One insurgent in Baghdad described Suleiman as inspiring. In Diyala province, a fighter who had defected from the remnants of the government-funded Sunni Awakening movement called him one of the most-respected tribal figures in the country.
A U.S. military officer, speaking on condition of anonymity, said he believed if Iraq broke down along sectarian lines, the future of Iraq’s Sunni regions rested with those like Suleiman who bore a badge of tribal legitimacy.
“Ali Hatem is the only serious Anbari sheikh,” the officer said.

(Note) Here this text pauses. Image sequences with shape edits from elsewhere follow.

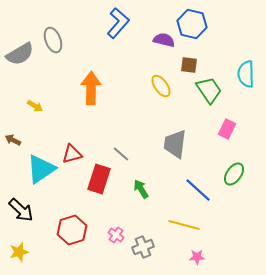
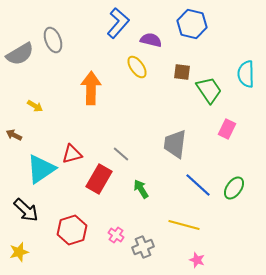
purple semicircle: moved 13 px left
brown square: moved 7 px left, 7 px down
yellow ellipse: moved 24 px left, 19 px up
brown arrow: moved 1 px right, 5 px up
green ellipse: moved 14 px down
red rectangle: rotated 12 degrees clockwise
blue line: moved 5 px up
black arrow: moved 5 px right
pink star: moved 3 px down; rotated 21 degrees clockwise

“THE PEOPLE ARE GOING TO LOSE”
Suleiman himself is realistic.
In early May, he sat in an Arbil hotel room sipping coffee and fiddling with his iPhone. He recounted plotting ambushes against Iraqi special forces, which he said killed more than 100.
Fresh from the battlefield, his skin looked grey and his frame emaciated. An attempt at mediation between the government and Sunni tribes in Anbar had just failed. Mosul would not fall for another month, but Suleiman already sensed Iraq was headed toward a major change. He saw no way to halt the momentum or to remove himself from the process.
He sketched in broad strokes much of what has since transpired: An intensified fight by Sunni insurgents for Baghdad’s rural districts and attacks on the country’s critical natural resources – oil fields, pipelines and dams.
“All the communities will be divided. It is going to be too late and the people are going to lose,” he predicted. Civilians across Iraq’s Sunni region would soon be trapped in a war between the government and a multitude of armed factions.
He lay back on his couch and fell silent, his baritone voice for once not bragging about the power of tribes and armed groups. He blamed Sunnis close to the government for sabotaging the chance at compromise.
“Who hurts the Sunnis a lot in Iraq, who damages them? Do you know who?” Suleiman asked. “The Sunnis themselves.”